Il primo punto (violazione di legislazione) comprende tipicamente il Nomenclatore tariffario; sul secondo punto direi che Gerardi potrebbe fare un intervento specifico, per esempio su attuazione legislativa, barriere, accessibilità e tutte queste problematiche; io dirò qualcosa sul primo e il terzo punto.
Per quanto riguarda il Nomenclatore, ricordo che già al primo congresso dell’Associazione Coscioni feci un intervento sull’aggiornamento del Nomenclatore e questa battaglia ha accompagnato sempre tutta la storia dell’Associazione Coscioni.
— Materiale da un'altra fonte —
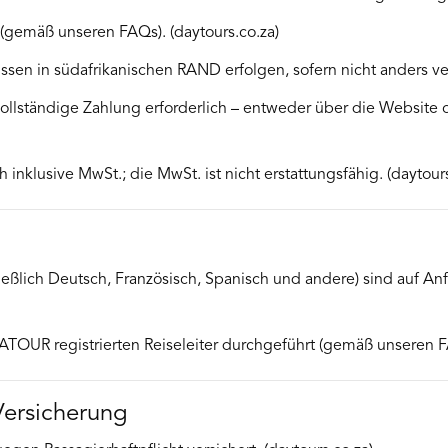
(gemäß unseren FAQs). (daytours.co.za)
ssen in südafrikanischen RAND erfolgen, sofern nicht anders ver
 vollständige Zahlung erforderlich – entweder über die Website 
 inklusive MwSt.; die MwSt. ist nicht erstattungsfähig. (daytours
ießlich Deutsch, Französisch, Spanisch und andere) sind auf Anf
TOUR registrierten Reiseleiter durchgeführt (gemäß unseren FA
Versicherung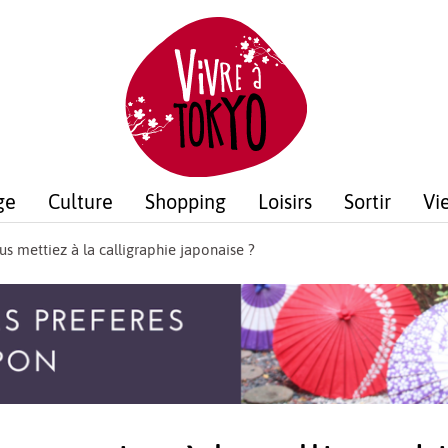
ge
Culture
Shopping
Loisirs
Sortir
Vi
ous mettiez à la calligraphie japonaise ?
In sede di commissione sintetizzo le principali tappe aggiungendo alcune informazioni a quelle date in aula perché secondo me possono essere utili e poi per cercare di identificare che cosa fare per eliminare finalmente questo obbrobrio.
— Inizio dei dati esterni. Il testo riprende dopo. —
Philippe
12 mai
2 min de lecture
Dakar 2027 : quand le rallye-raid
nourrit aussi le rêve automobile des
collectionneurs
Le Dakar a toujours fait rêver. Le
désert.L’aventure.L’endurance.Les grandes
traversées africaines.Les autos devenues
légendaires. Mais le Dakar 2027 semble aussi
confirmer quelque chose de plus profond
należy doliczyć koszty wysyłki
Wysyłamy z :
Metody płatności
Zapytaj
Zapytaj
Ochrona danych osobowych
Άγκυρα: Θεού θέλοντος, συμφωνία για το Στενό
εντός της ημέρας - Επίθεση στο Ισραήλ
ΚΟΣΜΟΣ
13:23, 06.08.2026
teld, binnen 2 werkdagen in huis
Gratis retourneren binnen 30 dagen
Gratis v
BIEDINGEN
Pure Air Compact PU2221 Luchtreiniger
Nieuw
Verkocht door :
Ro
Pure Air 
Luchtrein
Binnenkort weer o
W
Il riferimento legislativo del Nomenclatore è ufficialmente il 1999 anno in cui viene definita (Decreto Ministeriale n. 332) la sua entrata in vigore e specificate le modalità di aggiornamento. L’aggiornamento è definito in maniera teorica all’articolo 1 e all’articolo 11 prevedendo che un rinnovo obbligatorio almeno ogni 3 anni. Ma è anche vero che in realtà il contenuto tecnico del nomenclatore, cioè l’elenco specifico di tutte le protesi, dispositivi che il Servizio Sanitario nazionale dovrebbe mettere a disposizione degli utenti e dei disabili, è un contenuto che risale ai primi anni ‘90 perché il decreto del 1999 non fa altro che prorogare quanto già in atto precedentemente e affermare che tale proroga è l’ultima , ribadendo, giurando e spergiurando che entro un anno si farà l’aggiornamento. Sapete tutti meglio di me, quale era nel 1991, 92 il livello della tecnologia, quali erano i computer che usavamo; prodotti oggi considerati di archeologia industriale che ormai non si trovano più, i telefonini ad esempio neanche c’erano. L’’elenco di cui si compone il Nomenclatore è dunque un elenco dei primi anni 90, dal punto di vista tecnologico una specie reperto archeologico essendo passati più di 20 anni.
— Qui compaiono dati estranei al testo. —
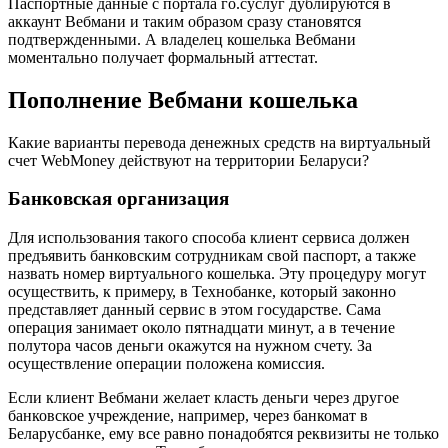
Паспортные данные с портала го.суслуг дублируются в
аккаунт Вебмани и таким образом сразу становятся
подтвержденными. А владелец кошелька Вебмани
моментально получает формальный аттестат.
Пополнение Вебмани кошелька
Какие варианты перевода денежных средств на виртуальный
счет WebMoney действуют на территории Беларуси?
Банковская организация
Для использования такого способа клиент сервиса должен
предъявить банковским сотрудникам свой паспорт, а также
назвать номер виртуального кошелька. Эту процедуру могут
осуществить, к примеру, в Технобанке, который законно
представляет данный сервис в этом государстве. Сама
операция занимает около пятнадцати минут, а в течение
полутора часов деньги окажутся на нужном счету. За
осуществление операции положена комиссия.
Если клиент Вебмани желает класть деньги через другое
банковское учреждение, например, через банкомат в
Беларусбанке, ему все равно понадобятся реквизиты не только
Comunque la data che prendiamo come riferimento legislativo è il 1999 perché’ in quell’anno è stato scritto e approvato il decreto in cui si afferma: entro un anno l Nomenclatore deve essere aggiornato.
Da quel momento non è passato anno, mese o settimana in cui non ci fossero delle nostre iniziative politiche in merito. L’Associazione Coscioni è stata un attore principale in questa vicenda. Ricordavo il primo congresso, ma è quasi impossibile ricordare tutte le innumerevoli lettere, sollecitazioni, interventi parlamentari e manifestazioni dell’Associazione e dei suoi esponenti; il segretario, allora Marco Cappato, più volte ricorse agli strumenti della nonviolenza per rafforzare quelle iniziative e tentare di rompere la cappa di silenzio informativo.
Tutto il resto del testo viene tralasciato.